Extracted page text data

◇ ◇ ◇ ◇ ◇ ◇ ◇

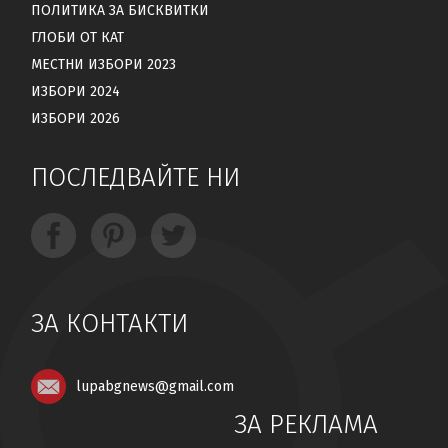
ПОЛИТИКА ЗА БИСКВИТКИ
ГЛОБИ ОТ КАТ
МЕСТНИ ИЗБОРИ 2023
ИЗБОРИ 2024
ИЗБОРИ 2026
ПОСЛЕДВАЙТЕ НИ
ЗА КОНТАКТИ
lupabgnews@gmail.com
ЗА РЕКЛАМА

◇ ◇ ◇ ◇ ◇ ◇ ◇

▸ WHAT IS REQUIRED
Collect each line of the entries that has the word "ИЗБОРИ", copying it in full.

▸ EXERCISE RESULT
МЕСТНИ ИЗБОРИ 2023
ИЗБОРИ 2024
ИЗБОРИ 2026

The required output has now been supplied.